The effects of surfactant-associated protein A (SP-A) on lipid adsorption to the air-water interface and accumulation of dipalmitoylphosphatidylcholine (DPPC) in the surface region were investigated at 37 degrees C. Dispersions used were bovine pulmonary lipid extract surfactant with or without neutral lipid (NL). Lipid adsorption was examined with the Wilhelmy plate technique and DPPC accumulation by monitoring surface radioactivity from [14C]DPPC with a scintillation probe. SP-A enhanced the rate of lipid adsorption, while both SP-A and NL increased the extent of DPPC accumulation. At the specific radioactivity used [14C]DPPC monolayers were undetectable: the surface radioactivity arose from surface-associated DPPC beneath the monolayer.

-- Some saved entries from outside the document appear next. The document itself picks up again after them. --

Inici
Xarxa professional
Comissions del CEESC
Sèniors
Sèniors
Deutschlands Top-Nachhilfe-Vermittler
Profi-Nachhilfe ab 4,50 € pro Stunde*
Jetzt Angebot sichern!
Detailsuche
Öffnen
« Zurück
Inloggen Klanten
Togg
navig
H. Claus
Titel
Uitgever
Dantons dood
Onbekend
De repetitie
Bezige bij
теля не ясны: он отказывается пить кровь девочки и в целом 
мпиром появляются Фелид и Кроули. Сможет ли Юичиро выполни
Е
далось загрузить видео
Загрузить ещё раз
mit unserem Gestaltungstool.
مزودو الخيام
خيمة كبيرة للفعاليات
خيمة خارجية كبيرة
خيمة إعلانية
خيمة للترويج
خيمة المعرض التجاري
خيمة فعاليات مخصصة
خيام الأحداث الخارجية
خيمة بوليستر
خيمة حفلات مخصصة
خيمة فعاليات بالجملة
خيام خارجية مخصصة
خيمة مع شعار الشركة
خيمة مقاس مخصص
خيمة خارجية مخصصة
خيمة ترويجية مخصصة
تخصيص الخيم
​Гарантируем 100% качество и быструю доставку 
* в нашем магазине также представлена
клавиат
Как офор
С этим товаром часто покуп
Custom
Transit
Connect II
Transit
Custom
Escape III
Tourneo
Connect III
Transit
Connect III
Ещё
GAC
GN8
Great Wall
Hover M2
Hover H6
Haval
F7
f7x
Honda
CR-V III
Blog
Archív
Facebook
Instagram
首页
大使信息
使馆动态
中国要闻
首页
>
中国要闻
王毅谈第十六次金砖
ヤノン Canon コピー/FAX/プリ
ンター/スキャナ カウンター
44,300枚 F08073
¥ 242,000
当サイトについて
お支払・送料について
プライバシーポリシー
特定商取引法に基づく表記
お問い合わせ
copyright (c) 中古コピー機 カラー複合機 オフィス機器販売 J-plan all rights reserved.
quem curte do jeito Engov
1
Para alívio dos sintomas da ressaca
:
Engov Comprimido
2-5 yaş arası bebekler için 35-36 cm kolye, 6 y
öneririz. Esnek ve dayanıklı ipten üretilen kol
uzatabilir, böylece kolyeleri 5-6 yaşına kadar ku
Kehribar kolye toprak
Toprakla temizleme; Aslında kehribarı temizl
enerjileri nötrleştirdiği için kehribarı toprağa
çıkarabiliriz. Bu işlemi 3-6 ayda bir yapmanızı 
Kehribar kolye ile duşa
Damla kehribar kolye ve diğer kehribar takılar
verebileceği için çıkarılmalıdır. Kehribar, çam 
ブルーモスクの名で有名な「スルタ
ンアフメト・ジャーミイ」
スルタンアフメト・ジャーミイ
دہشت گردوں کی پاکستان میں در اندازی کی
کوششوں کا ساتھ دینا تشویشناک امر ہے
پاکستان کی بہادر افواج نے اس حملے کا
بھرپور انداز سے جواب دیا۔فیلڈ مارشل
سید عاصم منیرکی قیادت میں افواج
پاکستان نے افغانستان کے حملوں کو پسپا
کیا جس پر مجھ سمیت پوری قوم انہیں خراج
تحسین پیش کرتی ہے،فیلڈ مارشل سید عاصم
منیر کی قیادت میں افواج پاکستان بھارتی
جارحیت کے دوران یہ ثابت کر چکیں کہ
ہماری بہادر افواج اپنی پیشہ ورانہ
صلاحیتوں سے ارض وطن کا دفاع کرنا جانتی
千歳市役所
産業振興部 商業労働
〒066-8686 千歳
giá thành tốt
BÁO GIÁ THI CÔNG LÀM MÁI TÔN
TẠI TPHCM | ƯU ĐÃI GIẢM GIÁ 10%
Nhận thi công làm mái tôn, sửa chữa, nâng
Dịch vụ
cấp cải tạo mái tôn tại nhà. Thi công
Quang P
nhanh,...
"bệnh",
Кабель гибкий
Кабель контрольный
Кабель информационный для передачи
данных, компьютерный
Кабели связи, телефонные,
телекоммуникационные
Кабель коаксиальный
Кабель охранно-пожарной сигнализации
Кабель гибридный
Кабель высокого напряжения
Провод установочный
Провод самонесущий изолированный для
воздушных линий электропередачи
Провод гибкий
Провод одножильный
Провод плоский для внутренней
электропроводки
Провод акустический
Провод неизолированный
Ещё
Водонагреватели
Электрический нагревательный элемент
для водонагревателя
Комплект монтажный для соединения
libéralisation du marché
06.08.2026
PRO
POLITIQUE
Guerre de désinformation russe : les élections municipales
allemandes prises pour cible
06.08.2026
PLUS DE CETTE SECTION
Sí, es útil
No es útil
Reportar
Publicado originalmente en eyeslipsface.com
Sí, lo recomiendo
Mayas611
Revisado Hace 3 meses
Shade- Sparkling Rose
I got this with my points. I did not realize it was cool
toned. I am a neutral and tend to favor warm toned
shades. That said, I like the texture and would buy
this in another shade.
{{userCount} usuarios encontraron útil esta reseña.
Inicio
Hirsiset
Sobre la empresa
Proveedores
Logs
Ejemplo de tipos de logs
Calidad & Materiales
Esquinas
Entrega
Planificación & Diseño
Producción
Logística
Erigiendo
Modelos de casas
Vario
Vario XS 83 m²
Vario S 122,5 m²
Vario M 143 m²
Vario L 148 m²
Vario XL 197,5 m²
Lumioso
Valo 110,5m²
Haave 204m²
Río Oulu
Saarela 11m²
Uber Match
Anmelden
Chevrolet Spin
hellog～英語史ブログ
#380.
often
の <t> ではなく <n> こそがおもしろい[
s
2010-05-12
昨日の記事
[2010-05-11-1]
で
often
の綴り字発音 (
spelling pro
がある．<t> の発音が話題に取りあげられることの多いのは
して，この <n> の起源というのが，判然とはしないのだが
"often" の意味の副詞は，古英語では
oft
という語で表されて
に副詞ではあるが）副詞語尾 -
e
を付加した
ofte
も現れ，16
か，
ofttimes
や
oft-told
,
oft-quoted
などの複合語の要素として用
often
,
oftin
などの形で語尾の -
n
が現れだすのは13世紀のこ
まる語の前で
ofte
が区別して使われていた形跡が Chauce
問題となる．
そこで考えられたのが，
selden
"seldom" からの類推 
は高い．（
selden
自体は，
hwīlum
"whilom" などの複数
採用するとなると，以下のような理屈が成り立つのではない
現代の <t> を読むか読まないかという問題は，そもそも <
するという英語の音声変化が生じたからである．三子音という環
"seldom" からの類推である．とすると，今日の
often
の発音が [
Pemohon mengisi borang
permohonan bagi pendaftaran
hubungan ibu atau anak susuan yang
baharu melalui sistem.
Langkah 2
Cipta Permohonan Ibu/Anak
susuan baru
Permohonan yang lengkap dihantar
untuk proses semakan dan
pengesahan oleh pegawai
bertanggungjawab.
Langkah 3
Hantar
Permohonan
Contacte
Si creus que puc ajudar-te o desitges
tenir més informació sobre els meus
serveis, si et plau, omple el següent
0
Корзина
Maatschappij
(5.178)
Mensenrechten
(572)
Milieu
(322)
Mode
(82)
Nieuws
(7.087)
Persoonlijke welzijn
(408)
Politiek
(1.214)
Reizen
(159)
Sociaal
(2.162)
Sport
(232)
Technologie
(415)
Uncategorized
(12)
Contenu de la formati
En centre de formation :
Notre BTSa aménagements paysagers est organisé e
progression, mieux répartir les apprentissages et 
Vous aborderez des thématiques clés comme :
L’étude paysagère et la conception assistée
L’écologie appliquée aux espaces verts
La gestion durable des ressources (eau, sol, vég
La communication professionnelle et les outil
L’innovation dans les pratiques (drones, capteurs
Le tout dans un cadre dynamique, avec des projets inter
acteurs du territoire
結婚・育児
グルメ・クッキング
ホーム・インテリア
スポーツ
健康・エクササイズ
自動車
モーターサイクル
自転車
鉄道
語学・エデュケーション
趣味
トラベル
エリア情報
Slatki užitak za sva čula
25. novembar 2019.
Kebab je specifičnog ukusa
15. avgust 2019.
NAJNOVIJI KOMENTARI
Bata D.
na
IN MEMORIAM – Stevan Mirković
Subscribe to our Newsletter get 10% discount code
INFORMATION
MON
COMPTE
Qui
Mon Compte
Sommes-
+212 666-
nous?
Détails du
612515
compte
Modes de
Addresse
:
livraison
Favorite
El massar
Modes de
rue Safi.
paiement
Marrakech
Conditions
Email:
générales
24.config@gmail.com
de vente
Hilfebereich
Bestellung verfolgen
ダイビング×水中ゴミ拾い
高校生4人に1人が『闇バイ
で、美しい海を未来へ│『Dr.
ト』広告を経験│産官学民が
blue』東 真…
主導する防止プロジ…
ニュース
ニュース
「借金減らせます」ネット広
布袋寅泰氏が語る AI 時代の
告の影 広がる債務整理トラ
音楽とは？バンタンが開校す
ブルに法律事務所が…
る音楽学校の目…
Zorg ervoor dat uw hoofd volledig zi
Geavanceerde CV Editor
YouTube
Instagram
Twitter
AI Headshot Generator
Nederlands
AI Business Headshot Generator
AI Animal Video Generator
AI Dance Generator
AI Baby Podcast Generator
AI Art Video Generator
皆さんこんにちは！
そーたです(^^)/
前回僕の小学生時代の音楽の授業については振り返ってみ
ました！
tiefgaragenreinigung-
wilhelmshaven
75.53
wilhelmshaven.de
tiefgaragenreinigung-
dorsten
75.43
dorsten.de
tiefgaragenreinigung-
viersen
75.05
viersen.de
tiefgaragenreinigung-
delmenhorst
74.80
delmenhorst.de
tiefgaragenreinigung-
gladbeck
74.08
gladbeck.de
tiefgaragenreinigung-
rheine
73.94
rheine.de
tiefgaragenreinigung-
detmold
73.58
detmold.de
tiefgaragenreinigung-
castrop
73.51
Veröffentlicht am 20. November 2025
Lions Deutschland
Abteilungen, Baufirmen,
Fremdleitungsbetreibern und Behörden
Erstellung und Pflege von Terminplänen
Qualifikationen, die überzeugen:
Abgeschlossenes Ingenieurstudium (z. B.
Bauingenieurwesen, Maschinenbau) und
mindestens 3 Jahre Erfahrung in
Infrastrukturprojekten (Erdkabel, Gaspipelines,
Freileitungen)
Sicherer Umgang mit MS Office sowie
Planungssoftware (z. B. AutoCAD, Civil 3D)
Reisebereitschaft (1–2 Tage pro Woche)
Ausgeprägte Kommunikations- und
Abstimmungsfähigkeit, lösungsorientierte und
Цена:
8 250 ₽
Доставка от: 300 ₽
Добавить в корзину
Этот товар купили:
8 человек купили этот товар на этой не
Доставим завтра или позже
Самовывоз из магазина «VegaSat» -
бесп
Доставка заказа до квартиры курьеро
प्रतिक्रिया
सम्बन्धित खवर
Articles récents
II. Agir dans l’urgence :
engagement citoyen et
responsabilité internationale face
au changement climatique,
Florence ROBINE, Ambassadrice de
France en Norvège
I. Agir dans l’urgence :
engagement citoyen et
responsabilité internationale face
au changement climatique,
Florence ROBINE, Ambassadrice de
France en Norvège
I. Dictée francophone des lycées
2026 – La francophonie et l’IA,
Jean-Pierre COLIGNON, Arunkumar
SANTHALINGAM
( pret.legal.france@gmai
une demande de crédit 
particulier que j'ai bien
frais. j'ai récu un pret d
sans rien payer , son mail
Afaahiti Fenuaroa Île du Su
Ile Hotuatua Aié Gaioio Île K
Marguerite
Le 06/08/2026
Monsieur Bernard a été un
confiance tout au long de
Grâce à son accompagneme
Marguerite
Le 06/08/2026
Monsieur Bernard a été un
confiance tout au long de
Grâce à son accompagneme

At the highest concentration studied (0.3 mg lipid/ml), NL greatly enhanced DPPC accumulation and SP-A attenuated this effect. Langmuir-Blodgett (L-B) films were prepared from [14C]DPPC-labeled dispersions (0.3 mg lipid/ml) at equilibrium surface tension. Autoradiographs of L-B films from lipid extract surfactant exhibited a diffuse misty appearance, while NL promoted formation of heterogeneous DPPC aggregates. Addition of SP-A to lipid extracts without NL generated DPPC aggregates; more uniform larger aggregates appeared in the presence of SP-A and NL. Radiation measurements confirmed that the L-B films were composed of more than monolayers. SP-A did not increase DPPC levels in films deposited from lipid extracts unless NL was present. These results indicate that neutral lipid cooperates with surfactant-associated protein A to organize dipalmitoylphosphatidylcholine in the surface films and enhance formation of a DPPC-rich reservoir below the air-water interface.